THE RECORDS:
--- START ---

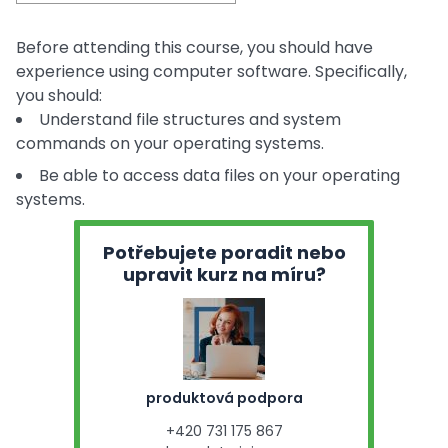
Before attending this course, you should have
experience using computer software. Specifically,
you should:
Understand file structures and system
commands on your operating systems.
Be able to access data files on your operating
systems.
Potřebujete poradit nebo
upravit kurz na míru?
produktová podpora
+420 731 175 867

--- END ---

DESCRIPTION OF THE TASK:
Go through the entries and report every line with the string "your".

WRITTEN RESPONSE:
commands on your operating systems.
Be able to access data files on your operating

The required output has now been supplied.